Nothing but the lines from the one containing "파트는 2025년 3월 15일 기준으로 전용면적 59.76" through the last line of the data below should be returned, each exactly as it stands, pictures excluded.
□ □ □ □ □ □ □
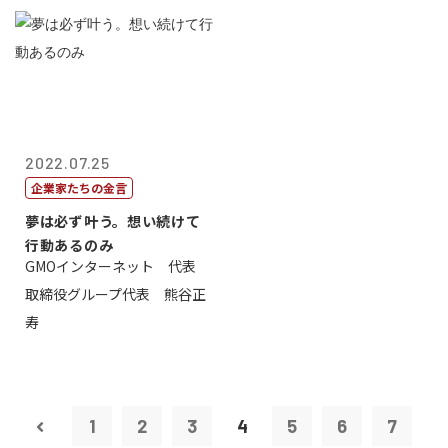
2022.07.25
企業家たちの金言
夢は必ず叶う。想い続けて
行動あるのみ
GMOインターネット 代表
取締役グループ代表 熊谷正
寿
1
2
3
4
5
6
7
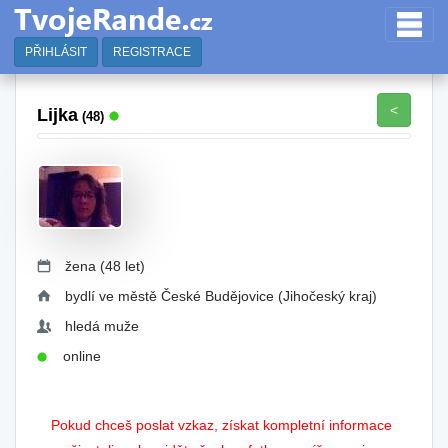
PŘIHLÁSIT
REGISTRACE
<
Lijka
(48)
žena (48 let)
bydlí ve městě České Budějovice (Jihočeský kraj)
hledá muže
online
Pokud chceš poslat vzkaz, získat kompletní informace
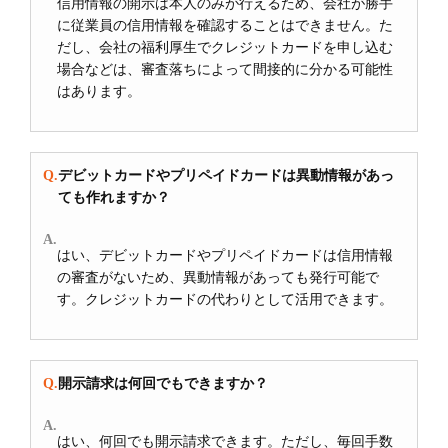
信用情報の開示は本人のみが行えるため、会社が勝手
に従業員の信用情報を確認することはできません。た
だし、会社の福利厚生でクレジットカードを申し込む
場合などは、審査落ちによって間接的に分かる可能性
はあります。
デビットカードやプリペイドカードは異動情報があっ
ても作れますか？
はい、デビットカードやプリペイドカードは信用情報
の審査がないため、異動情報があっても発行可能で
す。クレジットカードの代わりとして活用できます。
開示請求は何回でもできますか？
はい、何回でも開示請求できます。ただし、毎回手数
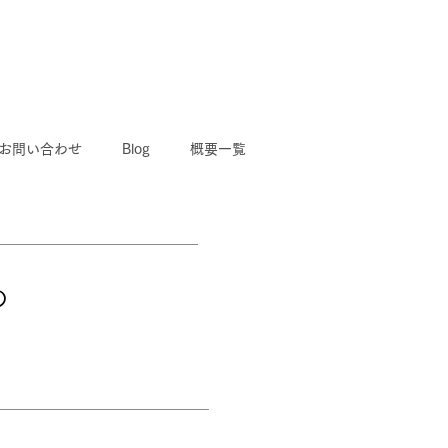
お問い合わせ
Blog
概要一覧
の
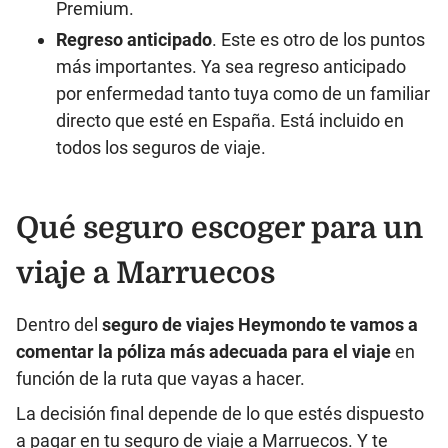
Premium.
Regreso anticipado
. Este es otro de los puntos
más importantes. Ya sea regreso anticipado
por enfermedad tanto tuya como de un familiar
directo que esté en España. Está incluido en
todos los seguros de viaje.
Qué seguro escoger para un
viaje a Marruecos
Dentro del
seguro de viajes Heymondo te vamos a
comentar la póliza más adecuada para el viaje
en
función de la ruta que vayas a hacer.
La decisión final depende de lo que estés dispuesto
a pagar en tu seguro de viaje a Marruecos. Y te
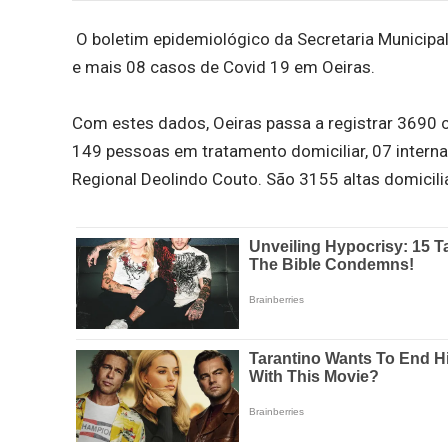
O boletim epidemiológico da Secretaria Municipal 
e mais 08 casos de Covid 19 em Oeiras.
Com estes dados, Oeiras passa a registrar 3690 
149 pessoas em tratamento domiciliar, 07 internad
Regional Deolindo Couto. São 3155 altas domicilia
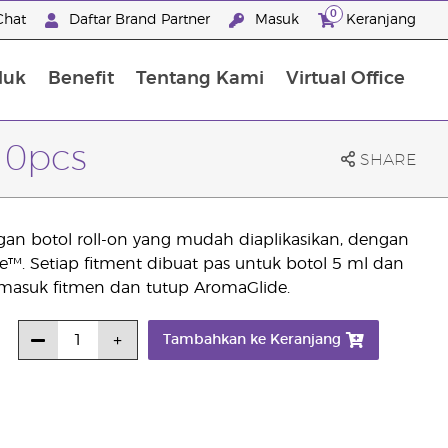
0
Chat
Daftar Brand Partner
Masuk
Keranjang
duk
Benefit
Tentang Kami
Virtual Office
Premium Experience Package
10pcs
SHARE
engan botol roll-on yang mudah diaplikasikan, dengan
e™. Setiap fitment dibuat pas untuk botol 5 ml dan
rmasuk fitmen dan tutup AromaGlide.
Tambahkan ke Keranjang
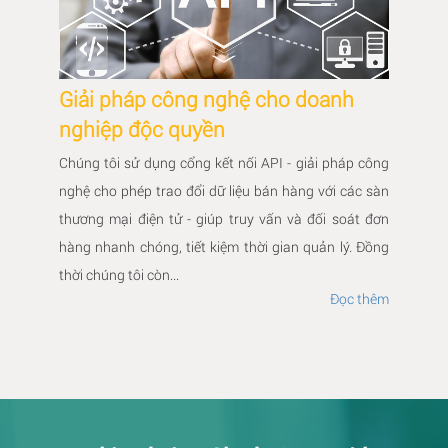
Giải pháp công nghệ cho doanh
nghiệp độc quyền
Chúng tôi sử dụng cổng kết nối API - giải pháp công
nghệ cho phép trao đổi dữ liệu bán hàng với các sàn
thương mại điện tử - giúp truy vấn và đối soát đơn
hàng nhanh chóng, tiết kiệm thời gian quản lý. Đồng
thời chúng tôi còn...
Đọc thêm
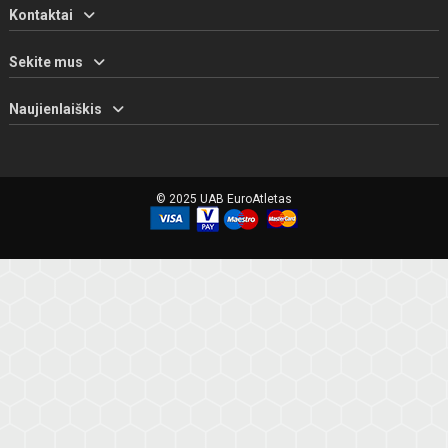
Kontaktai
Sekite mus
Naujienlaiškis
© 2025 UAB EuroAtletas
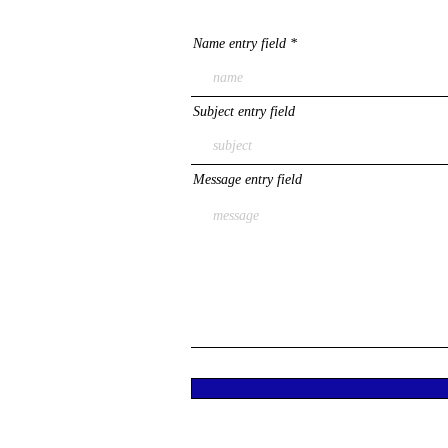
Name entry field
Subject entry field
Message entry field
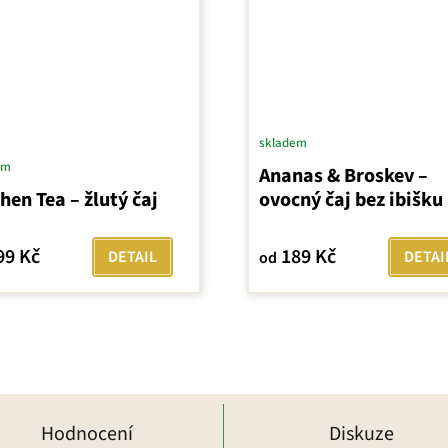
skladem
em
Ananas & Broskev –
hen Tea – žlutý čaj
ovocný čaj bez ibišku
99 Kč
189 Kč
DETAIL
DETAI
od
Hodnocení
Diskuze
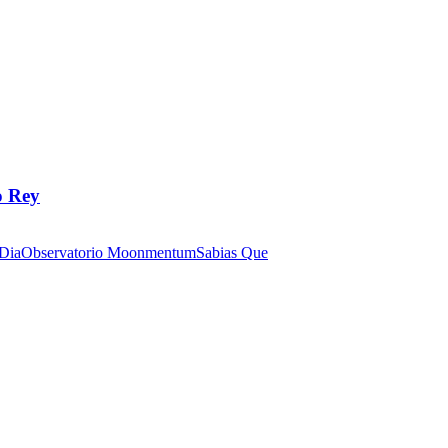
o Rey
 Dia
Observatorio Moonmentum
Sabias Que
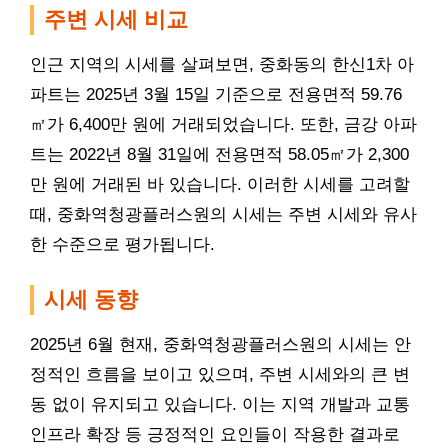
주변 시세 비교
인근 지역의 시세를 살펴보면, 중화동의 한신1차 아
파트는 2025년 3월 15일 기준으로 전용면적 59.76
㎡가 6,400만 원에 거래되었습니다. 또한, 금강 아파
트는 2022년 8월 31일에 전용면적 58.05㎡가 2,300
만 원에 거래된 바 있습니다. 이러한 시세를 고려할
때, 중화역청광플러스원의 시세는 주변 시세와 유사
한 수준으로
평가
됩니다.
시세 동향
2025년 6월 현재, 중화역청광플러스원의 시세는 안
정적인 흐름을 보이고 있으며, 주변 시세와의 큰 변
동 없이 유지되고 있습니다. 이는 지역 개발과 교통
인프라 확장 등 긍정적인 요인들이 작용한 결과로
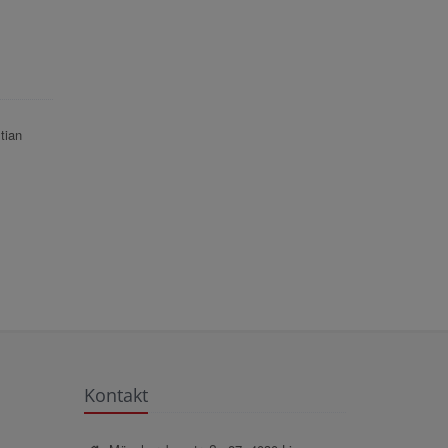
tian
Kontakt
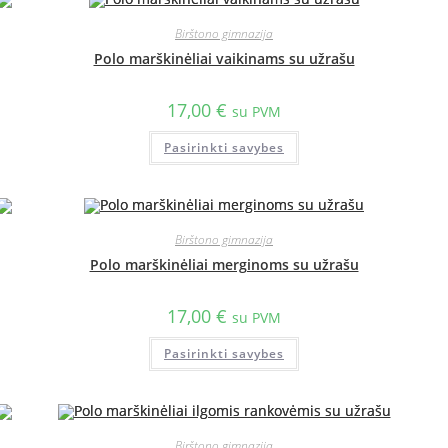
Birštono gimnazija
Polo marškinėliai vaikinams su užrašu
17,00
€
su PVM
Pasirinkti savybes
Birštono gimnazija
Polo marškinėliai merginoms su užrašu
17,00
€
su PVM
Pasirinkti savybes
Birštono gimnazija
□ □ □ □ □ □ □
# [RESULT BELOW]
파트는 2025년 3월 15일 기준으로 전용면적 59.76
㎡가 6,400만 원에 거래되었습니다. 또한, 금강 아파
트는 2022년 8월 31일에 전용면적 58.05㎡가 2,300
만 원에 거래된 바 있습니다. 이러한 시세를 고려할
때, 중화역청광플러스원의 시세는 주변 시세와 유사
한 수준으로
평가
됩니다.
시세 동향
2025년 6월 현재, 중화역청광플러스원의 시세는 안
정적인 흐름을 보이고 있으며, 주변 시세와의 큰 변
동 없이 유지되고 있습니다. 이는 지역 개발과 교통
인프라 확장 등 긍정적인 요인들이 작용한 결과로
tian
Kontakt
Birštono gimnazija
Polo marškinėliai vaikinams su užrašu
17,00
€
su PVM
Pasirinkti savybes
Birštono gimnazija
Polo marškinėliai merginoms su užrašu
17,00
€
su PVM
Pasirinkti savybes
Birštono gimnazija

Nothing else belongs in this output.